The heat wave hitting Southern California isn't going away.
An excessive-heat warning will be in effect through Friday night, but the heat wave is likely to persist until the following Thursday, according to the weather service.
Palmdale, Lancaster and Woodland Hills are facing the brunt of the heat: All three locations are forecast to stay in the triple digits through Labor Day.
Woodland Hills reached 112 degrees Tuesday, tying a record for the date set in 1996. Temperatures broke records in Lancaster and Sandberg, where highs reached 109 and 103, respectively.
Lancaster's previous record for the date was in 1998, when the temperature reached 107. In Sandberg, an earlier record of 97 degrees was set in 2007.
The heat is putting strain on the state's electricity grid.
The California Independent System Operator issued a "flex alert" Tuesday morning, calling for voluntary electricity conservation from 2 p.m. to 9 p.m. Tuesday.
"Persistent hot temperatures and tight supply can strain the power grid, as air conditioner use increases," the grid operator said in a statement. "The forecast peak use today, Aug. 29, is expected to exceed 48,000 megawatts, which if met will be the highest demand on the grid seen so far this year."
In Northridge on Tuesday night, roughly 10,500 customers were without power, according to Michael Ventre, a spokesman with the Los Angeles Department of Water and Power. Other outages were scattered across the agency's service area.
In Boyle Heights earlier in the evening, 3,300 customers were temporarily without power. By 7:30 p.m., power was restored.
"Typically that's what happens in temperatures like this," Ventre said.
Daily records were also broken Monday when temperatures reached 111 in Woodland Hills, 109 in Lancaster, 108 in Palmdale and 104 in Sandberg, according to the weather service.

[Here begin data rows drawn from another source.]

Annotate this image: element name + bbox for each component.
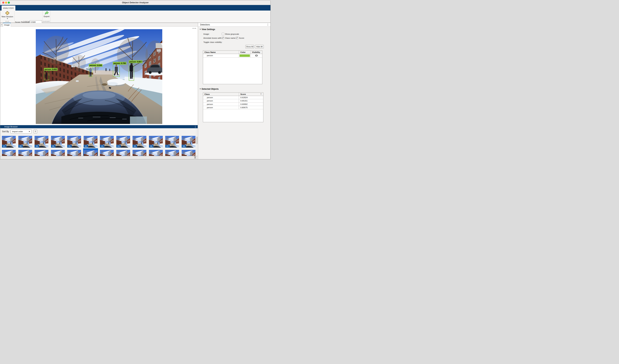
thumbnail[interactable]: 42: [84, 136, 98, 148]
eye-icon[interactable]: [255, 55, 258, 57]
toggle-visibility-label: Toggle class visibility:: [203, 41, 222, 43]
detected-object-row[interactable]: person0.65151: [203, 99, 263, 102]
thumbnail[interactable]: 47: [165, 136, 179, 148]
detected-class-cell: person: [203, 103, 239, 106]
detected-score-cell: 0.80675: [239, 106, 263, 109]
thumbnail[interactable]: 41: [67, 136, 81, 148]
detections-panel-title: Detections: [200, 24, 210, 26]
document-bar-icon[interactable]: [0, 23, 3, 26]
ellipsis-icon[interactable]: [193, 28, 196, 29]
class-name-cell: person: [203, 54, 239, 57]
thumbnail-selection-highlight: [83, 148, 98, 150]
thumbnail[interactable]: [100, 150, 114, 156]
thumbnail-index-badge: 47: [165, 145, 170, 148]
file-section-label: FILE: [0, 20, 14, 22]
thumbnail[interactable]: [116, 150, 130, 156]
tab-analyzer[interactable]: ANALYZER: [1, 6, 15, 11]
detection-label: person: 0.639: [89, 64, 102, 67]
thumbnail[interactable]: 45: [133, 136, 146, 148]
detected-object-row[interactable]: person0.69992: [203, 103, 263, 106]
color-swatch[interactable]: [239, 55, 250, 57]
class-name-checkbox[interactable]: ✓: [222, 37, 224, 39]
sort-ascending-icon[interactable]: ↑: [260, 93, 262, 95]
thumbnail-grid: 373839404142434445464748: [0, 135, 196, 156]
tab-image[interactable]: Image: [3, 23, 11, 27]
thumbnail[interactable]: [149, 150, 163, 156]
thumbnail-index-badge: 44: [116, 145, 121, 148]
ribbon-toolbar: New Session FILE THRESHOLD Score Thresho…: [0, 11, 270, 23]
detected-header-class[interactable]: Class: [203, 93, 239, 96]
detection-label: person: 0.807: [129, 60, 142, 63]
chevron-down-icon[interactable]: [7, 18, 8, 19]
class-table-header-class: Class Name: [203, 51, 239, 54]
score-checkbox[interactable]: ✓: [236, 37, 238, 39]
thumbnail[interactable]: 44: [116, 136, 130, 148]
detection-box: person: 0.807: [129, 63, 134, 81]
image-panel: person: 0.652person: 0.639person: 0.700p…: [0, 27, 198, 125]
export-section-label: EXPORT: [42, 20, 50, 22]
hide-all-button[interactable]: Hide All: [255, 45, 264, 48]
kebab-icon[interactable]: [268, 24, 268, 26]
thumbnail[interactable]: [18, 150, 32, 156]
ribbon-tab-bar: ANALYZER: [0, 5, 270, 11]
thumbnail[interactable]: [35, 150, 48, 156]
detected-objects-title: Detected Objects: [202, 88, 219, 90]
detections-panel: Detections View Settings Image: Show gra…: [198, 23, 270, 159]
detected-class-cell: person: [203, 99, 239, 102]
export-button[interactable]: Export: [42, 11, 51, 17]
new-session-label: New Session: [1, 15, 13, 18]
detected-objects-table: Class Score ↑ person0.63924person0.65151…: [203, 92, 263, 122]
new-session-button[interactable]: New Session: [0, 11, 14, 19]
thumbnail[interactable]: [182, 150, 196, 156]
show-grayscale-label: Show grayscale: [225, 33, 239, 35]
view-settings-title: View Settings: [202, 28, 215, 31]
thumbnail[interactable]: [84, 150, 98, 156]
show-grayscale-checkbox[interactable]: [222, 33, 224, 35]
browser-bottom-bar: [0, 156, 198, 159]
thumbnail[interactable]: [165, 150, 179, 156]
annotated-image: person: 0.652person: 0.639person: 0.700p…: [36, 29, 162, 124]
thumbnail-index-badge: 38: [18, 145, 23, 148]
detected-object-row[interactable]: person0.63924: [203, 96, 263, 99]
detected-score-cell: 0.65151: [239, 99, 263, 102]
thumbnail[interactable]: 43: [100, 136, 114, 148]
detection-label: person: 0.700: [113, 62, 127, 65]
scroll-down-icon[interactable]: [194, 157, 197, 158]
thumbnail-index-badge: 37: [2, 145, 6, 148]
sort-bar: Sort By Import order ↑: [0, 128, 196, 135]
annotate-row-label: Annotate boxes with:: [203, 37, 222, 39]
thumbnail[interactable]: 40: [51, 136, 65, 148]
thumbnail[interactable]: 46: [149, 136, 163, 148]
class-table-row[interactable]: person: [203, 54, 262, 57]
thumbnail[interactable]: [2, 150, 16, 156]
sort-by-select[interactable]: Import order: [11, 129, 32, 134]
detected-class-cell: person: [203, 106, 239, 109]
browser-scrollbar[interactable]: [196, 128, 198, 156]
detected-header-score[interactable]: Score ↑: [239, 93, 263, 96]
class-name-label: Class name: [225, 37, 236, 39]
class-color-cell[interactable]: [239, 54, 251, 57]
class-table: Class Name Color Visibility person: [203, 50, 262, 84]
detected-object-row[interactable]: person0.80675: [203, 106, 263, 109]
collapse-caret-icon[interactable]: [200, 29, 201, 30]
class-table-header-visibility: Visibility: [251, 51, 262, 54]
browser-scrollbar-thumb[interactable]: [197, 137, 197, 144]
kebab-icon[interactable]: [195, 126, 196, 128]
thumbnail[interactable]: [133, 150, 146, 156]
sort-direction-button[interactable]: ↑: [34, 129, 37, 134]
visibility-cell[interactable]: [251, 54, 262, 57]
thumbnail[interactable]: 48: [182, 136, 196, 148]
thumbnail[interactable]: 39: [35, 136, 48, 148]
thumbnail[interactable]: [51, 150, 65, 156]
show-all-button[interactable]: Show All: [245, 45, 254, 48]
thumbnail-index-badge: 40: [51, 145, 56, 148]
thumbnail[interactable]: [67, 150, 81, 156]
image-browser-header: Image Browser: [0, 125, 198, 128]
thumbnail-index-badge: 42: [84, 145, 88, 148]
collapse-caret-icon[interactable]: [200, 88, 201, 90]
thumbnail[interactable]: 38: [18, 136, 32, 148]
sort-by-label: Sort By: [2, 130, 9, 133]
thumbnail[interactable]: 37: [2, 136, 16, 148]
thumbnail-index-badge: 41: [67, 145, 72, 148]
chevron-down-icon: [29, 131, 30, 132]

Records in the latter three areas were last set in 2008, when temperatures reached 107 in Lancaster and Palmdale and 97 in Sandberg.
Temperatures got so high that traffic lights stopped working in Santa Clarita on Monday.
Air quality will suffer in a large stretch of the Southland as the heat wave continues.
The South Coast Air Quality Management District said readings of ground-level ozone are likely to reach unhealthy levels in the Santa Clarita Valley, the San Gabriel Mountains, portions of the San Fernando and San Gabriel valleys, the Inland Empire and the San Bernardino Mountains.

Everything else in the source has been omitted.